In March 2004, Blair met with Gadhaffi on the outskirts of Tripoli. As the World Socialist Web Site explained at the time, “little more than a year after US and British forces invaded Iraq and toppled the Hussein regime, the image of Blair shaking hands with Gadhaffi—until recently a fervent advocate of terror against the West and the self-confessed author of the most deadly terrorist attack ever to occur in Europe, the 1988 bombing of an American Pan Am jet over Lockerbie, Scotland—was beamed around the world.”

It continued, “Notwithstanding the invocations of humanitarian concern for the Iraqi people and other rhetoric associated with the so-called ‘war on terror,’ Iraq was conquered so that the US could establish its hegemony over the oil-rich Middle East. Libya is now being courted out of the same essential considerations.”

Exploration rights for British and American companies saw Libya’s repackaging as a “partner for peace.” Shortly after he was knighted for his services in 2005, Allen left MI6 and became a special adviser to BP.

As for Blair, only last weekend the Daily Mail revealed that the former prime minister had flown for secret talks with Gadhaffi in June, just days after he had denied that he had any “formal or informal,” “paid or unpaid” relations with the Libyan leader.

Citing a “senior Libyan government” source, the Mail claimed that Blair had supplied “a great deal of invaluable advice” to the Libyan leader. This included matters concerning “lucrative investment opportunities,” the newspaper continued, noting that Blair has earned millions since leaving office advising major firms “about investment opportunities in Libya.”

That some amongst the US bourgeoisie now chafe against having to share the spoils of diplomacy in Libya with their junior ally cannot be ruled out. As the WSWS article cited above noted presciently regarding British deals with Gadhaffi, “London may have stolen a march on its European rivals, but the Bush administration will demand the lion’s share of Libyan oil contracts as payback for its billion-dollar investment in the Iraq war.”

This was the political minefield that Cameron had to negotiate during his visit. On the one hand, he sought to disavow any responsibility for BP—“I have no idea what BP did, I am not responsible for BP” he said—and for Megrahi’s release, which he described as a “terrible mistake.”

But he insisted, “It was to both countries’ advantage for BP to remain a strong and stable company,” and he rejected demands for a full inquiry into the Libyan’s transfer, conceding only that he would ask the cabinet secretary to determine whether any “further relevant papers” concerning the matter should be published.
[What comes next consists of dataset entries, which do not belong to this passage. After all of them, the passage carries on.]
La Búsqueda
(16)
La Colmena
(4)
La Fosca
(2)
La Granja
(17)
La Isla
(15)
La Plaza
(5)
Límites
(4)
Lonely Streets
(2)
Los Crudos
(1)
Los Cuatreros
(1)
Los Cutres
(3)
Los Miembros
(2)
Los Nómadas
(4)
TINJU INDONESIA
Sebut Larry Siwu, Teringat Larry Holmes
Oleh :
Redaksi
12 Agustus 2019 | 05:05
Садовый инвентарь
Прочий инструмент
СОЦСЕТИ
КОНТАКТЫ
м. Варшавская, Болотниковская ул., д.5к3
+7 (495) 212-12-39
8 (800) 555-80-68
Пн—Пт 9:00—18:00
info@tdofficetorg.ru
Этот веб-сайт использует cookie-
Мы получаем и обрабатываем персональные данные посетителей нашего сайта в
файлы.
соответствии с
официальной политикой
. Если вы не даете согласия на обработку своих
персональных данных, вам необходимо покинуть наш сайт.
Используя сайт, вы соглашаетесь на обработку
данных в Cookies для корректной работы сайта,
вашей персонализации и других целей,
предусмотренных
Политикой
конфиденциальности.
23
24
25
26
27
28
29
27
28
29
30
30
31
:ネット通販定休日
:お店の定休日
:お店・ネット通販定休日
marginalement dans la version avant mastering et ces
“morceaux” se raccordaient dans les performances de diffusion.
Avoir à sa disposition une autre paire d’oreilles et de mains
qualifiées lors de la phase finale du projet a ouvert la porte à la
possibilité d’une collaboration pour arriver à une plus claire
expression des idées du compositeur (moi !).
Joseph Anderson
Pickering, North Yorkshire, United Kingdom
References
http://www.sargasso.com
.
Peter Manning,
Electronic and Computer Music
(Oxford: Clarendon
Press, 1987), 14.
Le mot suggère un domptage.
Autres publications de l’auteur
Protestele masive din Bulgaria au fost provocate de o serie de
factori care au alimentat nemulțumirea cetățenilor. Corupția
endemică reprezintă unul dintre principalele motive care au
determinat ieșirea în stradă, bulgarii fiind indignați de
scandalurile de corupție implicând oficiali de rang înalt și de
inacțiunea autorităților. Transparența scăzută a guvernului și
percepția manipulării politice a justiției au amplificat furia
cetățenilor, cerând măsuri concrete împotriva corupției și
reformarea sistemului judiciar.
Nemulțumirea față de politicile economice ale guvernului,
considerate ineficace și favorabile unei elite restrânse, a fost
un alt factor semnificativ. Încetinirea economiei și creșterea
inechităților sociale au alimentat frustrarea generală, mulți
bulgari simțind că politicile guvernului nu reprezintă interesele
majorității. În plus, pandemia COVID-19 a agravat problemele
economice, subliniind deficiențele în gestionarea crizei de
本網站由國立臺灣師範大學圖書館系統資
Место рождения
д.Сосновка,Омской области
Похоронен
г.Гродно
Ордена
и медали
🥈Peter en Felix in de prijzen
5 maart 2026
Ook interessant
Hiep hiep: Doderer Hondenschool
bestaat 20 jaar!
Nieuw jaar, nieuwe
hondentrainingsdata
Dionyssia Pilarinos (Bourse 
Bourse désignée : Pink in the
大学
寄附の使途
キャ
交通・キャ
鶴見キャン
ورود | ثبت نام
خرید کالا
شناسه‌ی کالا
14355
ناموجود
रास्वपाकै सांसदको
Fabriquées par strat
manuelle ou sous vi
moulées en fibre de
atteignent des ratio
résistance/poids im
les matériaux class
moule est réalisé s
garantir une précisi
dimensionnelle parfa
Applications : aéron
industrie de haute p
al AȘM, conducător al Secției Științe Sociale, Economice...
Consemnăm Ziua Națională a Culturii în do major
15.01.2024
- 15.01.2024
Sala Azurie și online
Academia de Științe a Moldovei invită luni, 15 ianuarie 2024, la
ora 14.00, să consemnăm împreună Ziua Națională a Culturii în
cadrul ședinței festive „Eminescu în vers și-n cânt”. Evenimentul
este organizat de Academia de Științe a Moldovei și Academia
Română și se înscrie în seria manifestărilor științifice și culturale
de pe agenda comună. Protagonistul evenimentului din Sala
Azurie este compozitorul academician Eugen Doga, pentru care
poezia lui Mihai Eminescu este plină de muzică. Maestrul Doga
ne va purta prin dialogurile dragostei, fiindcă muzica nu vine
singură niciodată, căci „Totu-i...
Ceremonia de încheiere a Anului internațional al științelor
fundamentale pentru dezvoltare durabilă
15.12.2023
That Cameron could attempt his balancing act was due to the backing he received from the Obama administration, which is equally anxious not to do anything that could jeopardise US corporate interests. For all the “blood for oil” rhetoric emanating from some Democrats on the Foreign Relations Committee, the US bourgeoisie is just as mired in corruption and self-interest as its British counterpart.


Cameron’s visit only underscored the fact that—notwithstanding the tensions between them—Washington and London remain partners in crime. Not only in Libya—where more than 50 US energy companies have signed lucrative contracts—but in Afghanistan, where both leaders agreed to “reinvigorate” their “counterinsurgency” efforts, while making renewed threats against Iran.